William Tripp (November 29, 1817 probably in Bethel, Maine - March 29, 1878 in Dakota Territory) was an American politician, lawyer, soldier, and surveyor.

Tripp's father, also named William Tripp, was a farmer and minister. He married Lucy Tebbets on January 3, 1814, and William Tripp was their second child. After attending the Maine Wesleyan Seminary, he studied law and was admitted to the bar at the age of twenty-one. A Democrat, he or his father represented Harmony in the Maine House of Representatives in 1841; he represented Wilton in the Maine Senate in 1848–9, becoming Senate President in 1849. In 1852 he was serving as county attorney for Franklin County, a Justice of the Peace, and a Brigadier General (Second Brigade, Eighth Division) of the Maine Militia.

In 1852 he left Maine and settled in Dubuque, Iowa, where he practiced law. In 1857 he moved to Sioux City, Iowa. At the beginning of the Civil War, he became the commander of Company B of the 1st Dakota Cavalry, serving under General Alfred Sully on the frontier. By 1862 he was living in Yankton in the Dakota Territory; the first meeting of the Upper House of the Territorial Legislature, in March 1862, occurred at his house there. From 1866 to 1869 he served as Surveyor General for the Dakota Territory under President Andrew Johnson. In 1869 he formed a law firm in Yankton with his younger half-brother Bartlett Tripp, later a judge and diplomat.

Tripp played a part in the story of the first man officially convicted and jailed by the Dakota Territory. A man named Frank Sullivan was brought to Yankton in October 1870, accused of stealing horses from the Indians. William Tripp managed to get him acquitted. However, while working for William's half-brother Bartlett, Sullivan forged an order for a suit of clothes and fled when his crime was discovered. Brought back to Yankton, he escaped the jail and stole a horse from William Tripp. He was once more captured, while trying to use another forged order, this time from William Tripp, brought back, convicted, and sent to prison in December 1871.

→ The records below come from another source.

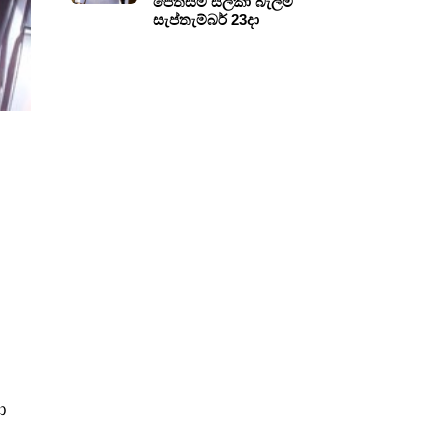
පෙත්සම සලකා බැලීම
සැප්තැම්බර් 23දා
ා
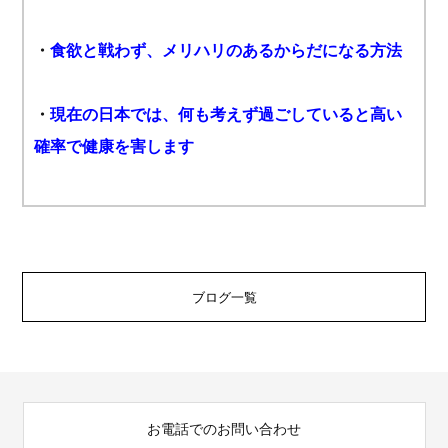
・
食欲と戦わず、メリハリのあるからだになる方法
・
現在の日本では、何も考えず過ごしていると高い
確率で健康を害します
ブログ一覧
お電話でのお問い合わせ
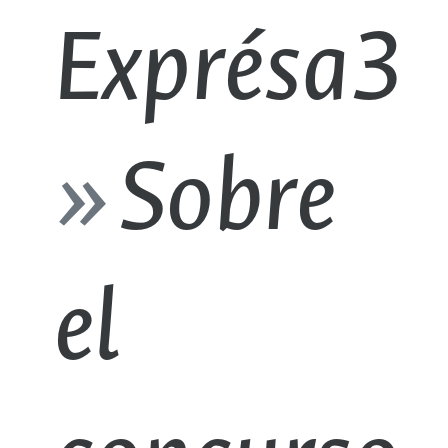
Exprésa3
Sobre
el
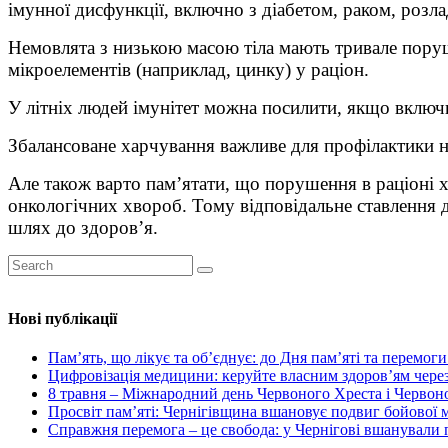
імунної дисфункції, включно з діабетом, раком, роз
Немовлята з низькою масою тіла мають тривале поруш
мікроелементів (наприклад, цинку) у раціон.
У літніх людей імунітет можна посилити, якщо включи
Збалансоване харчування важливе для профілактики н
Але також варто пам’ятати, що порушення в раціоні 
онкологічних хвороб. Тому відповідальне ставлення 
шлях до здоров’я.
Нові публікації
Пам’ять, що лікує та об’єднує: до Дня пам’яті та перемог
Цифровізація медицини: керуйте власним здоров’ям через
8 травня – Міжнародний день Червоного Хреста і Червоног
Просвіт пам’яті: Чернігівщина вшановує подвиг бойової
Справжня перемога – це свобода: у Чернігові вшанували п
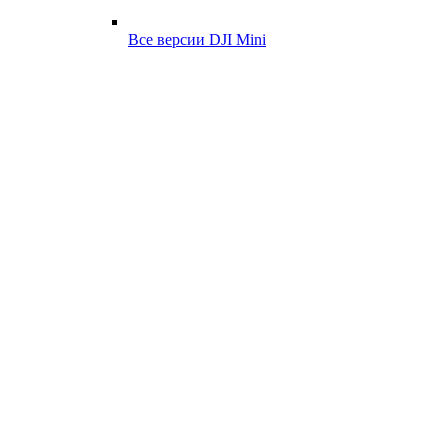
Все версии DJI Mini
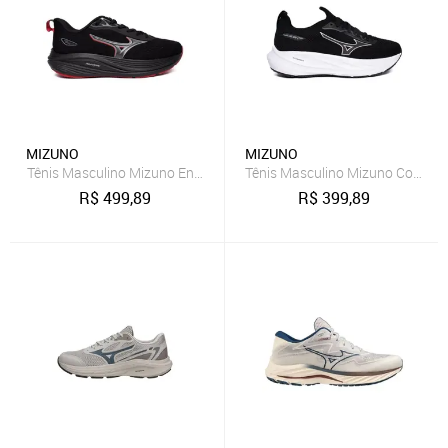
MIZUNO
MIZUNO
Tênis Masculino Mizuno Enigma 3 Fitness Preto/Vermelho
Tênis Masculino Mizuno Cool Ride
R$
499,89
R$
399,89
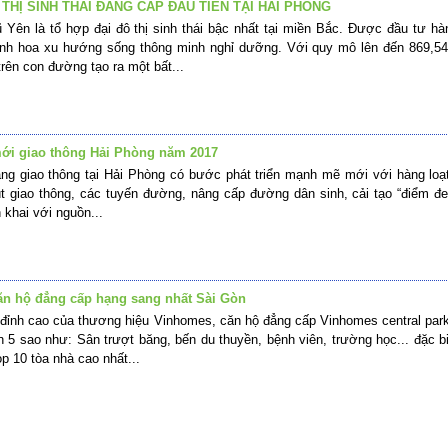
THỊ SINH THÁI ĐẲNG CẤP ĐẦU TIÊN TẠI HẢI PHÒNG
Yên là tổ hợp đại đô thị sinh thái bậc nhất tại miền Bắc. Được đầu tư hà
 tinh hoa xu hướng sống thông minh nghỉ dưỡng. Với quy mô lên đến 869,5
rên con đường tạo ra một bất...
 mới giao thông Hải Phòng năm 2017
ầng giao thông tại Hải Phòng có bước phát triển mạnh mẽ mới với hàng lo
út giao thông, các tuyến đường, nâng cấp đường dân sinh, cải tạo “điểm 
 khai với nguồn...
căn hộ đẳng cấp hạng sang nhất Sài Gòn
 đỉnh cao của thương hiệu Vinhomes, căn hộ đẳng cấp Vinhomes central park
ẩn 5 sao như: Sân trượt băng, bến du thuyền, bệnh viên, trường học... đặc b
p 10 tòa nhà cao nhất...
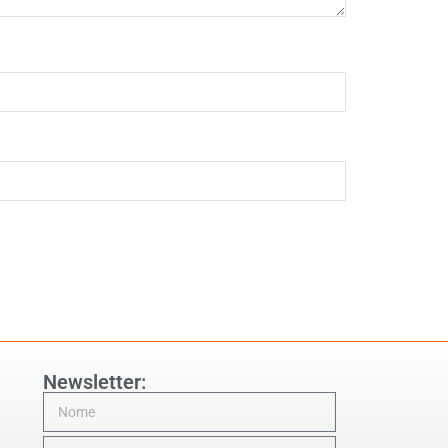
Newsletter:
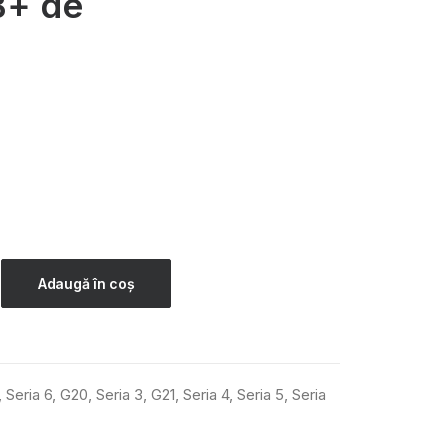
B+ de
Adaugă în coș
,
Seria 6
,
G20
,
Seria 3
,
G21
,
Seria 4
,
Seria 5
,
Seria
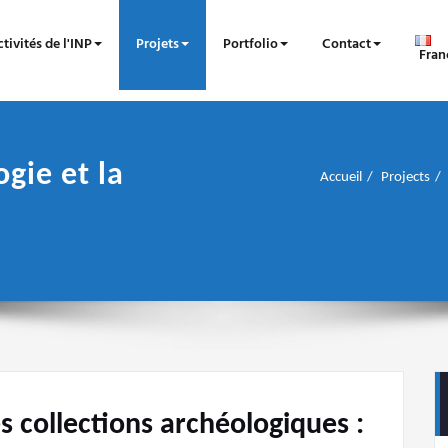
tivités de l'INP
Projets
Portfolio
Contact
Fran
ogie et la
Accueil
Projects
s collections archéologiques :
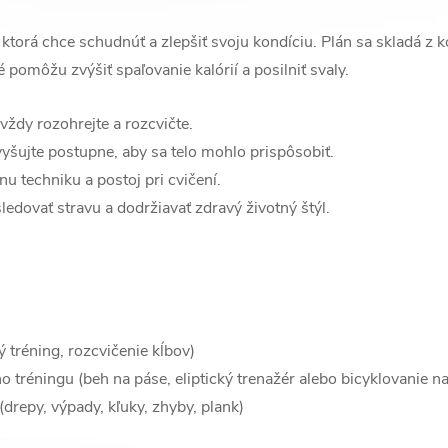
 ktorá chce schudnúť a zlepšiť svoju kondíciu. Plán sa skladá z
é pomôžu zvýšiť spaľovanie kalórií a posilniť svaly.
vždy rozohrejte a rozcvičte.
vyšujte postupne, aby sa telo mohlo prispôsobiť.
nu techniku a postoj pri cvičení.
ledovať stravu a dodržiavať zdravý životný štýl.
 tréning, rozcvičenie kĺbov)
 tréningu (beh na páse, eliptický trenažér alebo bicyklovanie na
drepy, výpady, kľuky, zhyby, plank)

William Tripp and his half-brother Bartlett were both defense lawyers in the 1874 trial of Peter Wintermute for the murder of acting governor Edwin Stanton McCook. William was called as a witness at the trial.

==Family==
Tripp married Sarah Adams Woods (1819-1897) in 1841 and had at least two children - William Wallace Tripp (1843-1863) and Flora Louisa Tripp Voter (1849-1913). Tripp and his wife were divorced in 1862 by act of the Dakota legislature. Tripp then married Martha Atwood (1822-1905) and had three children, two of whom died in infancy, and a son, Henry Tripp (1865-1933).